Perhaps the third time will be a charm for Jamestown’s parking ticket tribunal.

The City Council recently approved a resolution authorizing Mayor Sam Teresi to executive home rule legislation to establish the administrative tribunal in conjunction with bills introduced in the Senate and Assembly by Sen. Catharine Young and Assemblyman Andy Goodell. The three-member tribunal would consist of local attorneys who have been practicing law in the city for at least three years and appointed by the state Commissioner of Motor Vehicles. Parking tickets in the city are currently handled by City Court and are rarely acted upon because of the more serious criminal cases and infractions pending in City Court. The situation has snowballed to the point there are more than $400,000 in unpaid parking ticket fines waiting to be handled.

City officials have been trying for the past few years to get state approval for the parking ticket tribunal, but each time it has failed to make it through the state Legislature’s arcane procedures despite the best efforts of Young and Goodell. Teresi recently told The Post-Journal that assistance from the state Financial Restructuring Board could make the difference this time around because the state board included creating the tribunal in its action plan for the city.

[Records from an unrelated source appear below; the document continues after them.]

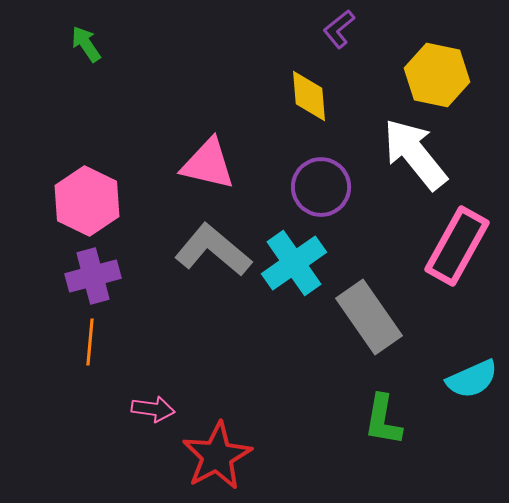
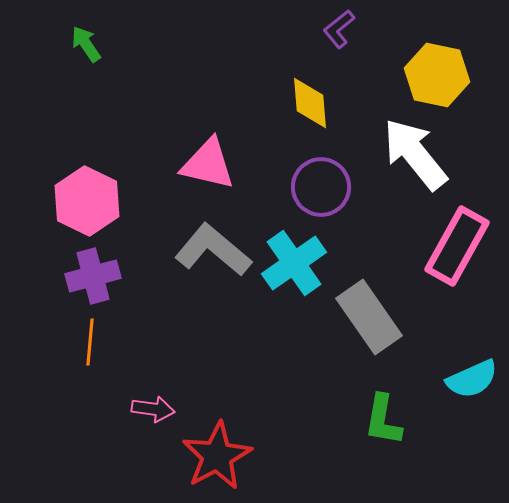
yellow diamond: moved 1 px right, 7 px down
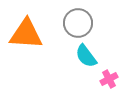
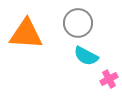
cyan semicircle: rotated 25 degrees counterclockwise
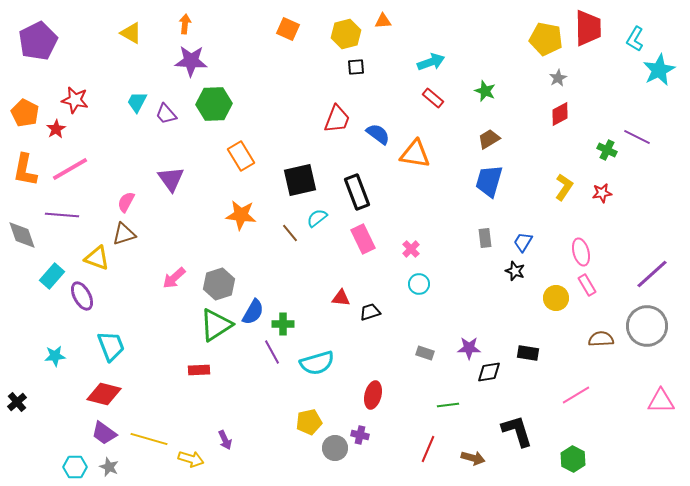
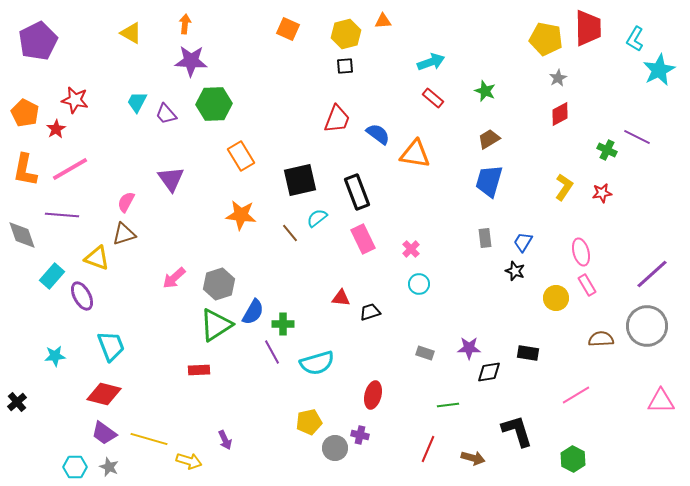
black square at (356, 67): moved 11 px left, 1 px up
yellow arrow at (191, 459): moved 2 px left, 2 px down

It’s good to hear optimism over the future of the parking ticket tribunal, but that doesn’t mean this process doesn’t stink. Why have local government if they are unable to implement something as simple as a parking ticket tribunal? Why have local government at all if an idea is only seen as having merit when it is included in a state plan? It would seem an administrative approval is all that should be necessary to create this tribunal. It shouldn’t take an act of Congress.